Outdated IRS policies fail to recognize mutual aid as non-taxable community solidarity, exposing systemic gaps in economic justice frameworks
Original framing: “Crowdfunded generosity isn’t taxable – but IRS regulations haven’t kept up with the growth of mutual aid” — The Conversation - Global
The original framing omits the historical role of mutual aid in Black, Indigenous, and working-class communities as a form of economic resistance. It also ignores how colonial tax systems were designed to extract wealth from marginalized groups, and fails to center Indigenous perspectives on communal resource-sharing. Additionally, the piece doesn't explore how mutual aid networks could be formalized outside state taxation systems, drawing from cooperative economics models.

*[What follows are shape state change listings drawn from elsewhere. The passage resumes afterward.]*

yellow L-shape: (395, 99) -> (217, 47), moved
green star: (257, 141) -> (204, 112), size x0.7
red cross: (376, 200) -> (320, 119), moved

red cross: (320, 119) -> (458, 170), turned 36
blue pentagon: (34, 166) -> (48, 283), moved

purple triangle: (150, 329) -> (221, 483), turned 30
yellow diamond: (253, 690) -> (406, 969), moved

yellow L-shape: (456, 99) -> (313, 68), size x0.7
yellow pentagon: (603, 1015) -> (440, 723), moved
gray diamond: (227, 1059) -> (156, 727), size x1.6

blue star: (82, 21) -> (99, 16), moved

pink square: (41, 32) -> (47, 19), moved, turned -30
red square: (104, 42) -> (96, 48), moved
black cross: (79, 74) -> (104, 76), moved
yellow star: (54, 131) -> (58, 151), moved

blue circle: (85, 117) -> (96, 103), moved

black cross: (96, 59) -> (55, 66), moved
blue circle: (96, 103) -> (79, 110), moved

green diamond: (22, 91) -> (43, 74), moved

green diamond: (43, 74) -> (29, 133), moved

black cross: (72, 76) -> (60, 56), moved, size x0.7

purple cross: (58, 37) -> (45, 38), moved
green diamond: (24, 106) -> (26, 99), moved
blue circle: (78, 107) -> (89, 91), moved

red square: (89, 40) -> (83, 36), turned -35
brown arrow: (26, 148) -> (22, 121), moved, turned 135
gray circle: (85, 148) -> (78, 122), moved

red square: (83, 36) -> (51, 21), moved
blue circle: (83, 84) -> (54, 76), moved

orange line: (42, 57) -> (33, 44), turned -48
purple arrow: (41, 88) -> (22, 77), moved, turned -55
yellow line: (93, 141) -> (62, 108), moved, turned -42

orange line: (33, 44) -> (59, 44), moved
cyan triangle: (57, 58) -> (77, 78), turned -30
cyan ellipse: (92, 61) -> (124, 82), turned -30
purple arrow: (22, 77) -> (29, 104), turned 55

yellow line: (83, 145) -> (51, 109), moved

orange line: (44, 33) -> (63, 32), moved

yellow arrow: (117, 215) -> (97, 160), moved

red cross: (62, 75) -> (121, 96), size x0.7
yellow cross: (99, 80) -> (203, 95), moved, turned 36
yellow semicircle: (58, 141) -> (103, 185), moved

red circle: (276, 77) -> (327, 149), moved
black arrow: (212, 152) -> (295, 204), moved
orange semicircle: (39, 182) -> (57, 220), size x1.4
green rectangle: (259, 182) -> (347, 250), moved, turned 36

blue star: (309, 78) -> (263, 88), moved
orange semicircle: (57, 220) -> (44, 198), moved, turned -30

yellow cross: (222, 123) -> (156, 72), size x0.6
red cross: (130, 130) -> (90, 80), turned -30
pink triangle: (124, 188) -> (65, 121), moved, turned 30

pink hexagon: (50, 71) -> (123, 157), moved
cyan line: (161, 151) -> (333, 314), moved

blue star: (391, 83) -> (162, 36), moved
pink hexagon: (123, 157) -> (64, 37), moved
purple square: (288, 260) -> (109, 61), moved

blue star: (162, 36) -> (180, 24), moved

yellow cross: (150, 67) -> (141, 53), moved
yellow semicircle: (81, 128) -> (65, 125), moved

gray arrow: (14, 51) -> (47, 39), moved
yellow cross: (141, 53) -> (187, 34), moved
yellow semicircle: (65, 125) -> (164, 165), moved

Medium structural omission detected in mainstream coverage.
This narrative is produced by academic institutions and mainstream media for a Western, middle-class audience, reinforcing the idea that state institutions should regulate informal economic networks. The framing obscures how mutual aid operates outside capitalist logics of taxation and individualism, while centering state authority over community autonomy. It also overlooks how these policies disproportionately criminalize poverty by treating survival strategies as taxable income.
Mutual aid has deep historical roots in working-class and Black communities as a survival strategy against systemic oppression. During the Great Depression, mutual aid networks sustained families when state support was insufficient. The IRS's current policies ignore this history, treating these practices as anomalies rather than longstanding economic traditions. This oversight reflects a broader pattern of state institutions failing to adapt to grassroots economic innovations.
The IRS's failure to recognize mutual aid as non-taxable reflects a broader systemic disconnect between state institutions and grassroots economic practices.